*Your goal*
Each line below that includes the word "viewer" is to be reported.

*Entries taken from a collection*
==============================
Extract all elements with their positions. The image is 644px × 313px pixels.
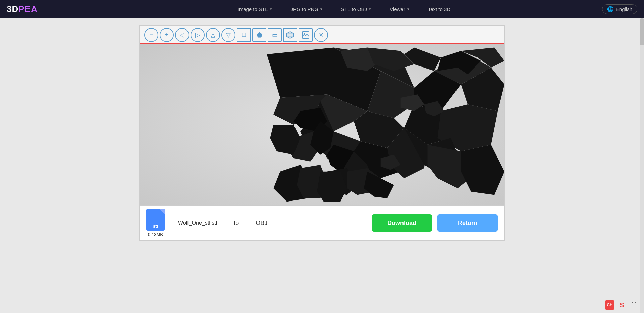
file-icon-wrapper: stl 0.13MB bbox=[146, 209, 165, 237]
s-icon[interactable]: S bbox=[617, 300, 627, 310]
bottom-right-icons: CH S ⛶ bbox=[605, 300, 639, 310]
file-name: Wolf_One_stl.stl bbox=[178, 220, 217, 226]
down-button[interactable]: ▽ bbox=[221, 28, 235, 42]
to-label: to bbox=[234, 220, 239, 227]
chevron-down-icon: ▾ bbox=[407, 7, 409, 11]
download-button[interactable]: Download bbox=[372, 214, 432, 232]
main-nav: Image to STL ▾ JPG to PNG ▾ STL to OBJ ▾… bbox=[51, 0, 637, 18]
viewer-panel: − + ◁ ▷ △ ▽ □ ⬟ ▭ ✕ bbox=[139, 25, 505, 206]
scrollbar-track[interactable] bbox=[640, 18, 644, 313]
zoom-out-button[interactable]: − bbox=[144, 28, 158, 42]
file-type-label: stl bbox=[153, 224, 158, 229]
chevron-down-icon: ▾ bbox=[320, 7, 322, 11]
nav-image-to-stl[interactable]: Image to STL ▾ bbox=[228, 0, 281, 18]
frame-button[interactable]: □ bbox=[237, 28, 251, 42]
expand-button[interactable]: ✕ bbox=[314, 28, 328, 42]
return-button[interactable]: Return bbox=[437, 214, 498, 232]
nav-jpg-to-png[interactable]: JPG to PNG ▾ bbox=[281, 0, 332, 18]
prev-button[interactable]: ◁ bbox=[175, 28, 189, 42]
header: 3DPEA Image to STL ▾ JPG to PNG ▾ STL to… bbox=[0, 0, 644, 18]
nav-stl-to-obj[interactable]: STL to OBJ ▾ bbox=[332, 0, 380, 18]
file-icon: stl bbox=[146, 209, 165, 231]
3d-view-button[interactable] bbox=[283, 28, 297, 42]
ch-icon[interactable]: CH bbox=[605, 300, 614, 310]
image-button[interactable] bbox=[299, 28, 313, 42]
expand-small-icon[interactable]: ⛶ bbox=[629, 300, 639, 310]
chevron-down-icon: ▾ bbox=[369, 7, 371, 11]
logo[interactable]: 3DPEA bbox=[7, 4, 38, 14]
3d-model-render bbox=[140, 44, 504, 205]
file-size: 0.13MB bbox=[148, 232, 163, 237]
file-info-bar: stl 0.13MB Wolf_One_stl.stl to OBJ Downl… bbox=[139, 206, 505, 241]
logo-3d: 3D bbox=[7, 4, 18, 14]
main-content: − + ◁ ▷ △ ▽ □ ⬟ ▭ ✕ bbox=[0, 18, 644, 313]
action-buttons: Download Return bbox=[372, 214, 498, 232]
language-selector[interactable]: 🌐 English bbox=[602, 4, 637, 14]
output-format: OBJ bbox=[256, 220, 267, 227]
viewer-toolbar: − + ◁ ▷ △ ▽ □ ⬟ ▭ ✕ bbox=[140, 26, 504, 44]
scrollbar-thumb[interactable] bbox=[640, 18, 644, 45]
wireframe-button[interactable]: ▭ bbox=[268, 28, 282, 42]
up-button[interactable]: △ bbox=[206, 28, 220, 42]
fill-button[interactable]: ⬟ bbox=[252, 28, 266, 42]
nav-viewer[interactable]: Viewer ▾ bbox=[380, 0, 419, 18]
logo-pea: PEA bbox=[18, 4, 37, 14]
3d-viewport[interactable] bbox=[140, 44, 504, 205]
next-button[interactable]: ▷ bbox=[191, 28, 205, 42]
nav-text-to-3d[interactable]: Text to 3D bbox=[419, 0, 460, 18]
globe-icon: 🌐 bbox=[607, 6, 614, 12]
chevron-down-icon: ▾ bbox=[270, 7, 272, 11]
language-label: English bbox=[616, 6, 632, 12]
zoom-in-button[interactable]: + bbox=[160, 28, 174, 42]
==============================
*Reply to the exercise*
viewer-panel: − + ◁ ▷ △ ▽ □ ⬟ ▭ ✕ bbox=[139, 25, 505, 206]
viewer-toolbar: − + ◁ ▷ △ ▽ □ ⬟ ▭ ✕ bbox=[140, 26, 504, 44]
nav-viewer[interactable]: Viewer ▾ bbox=[380, 0, 419, 18]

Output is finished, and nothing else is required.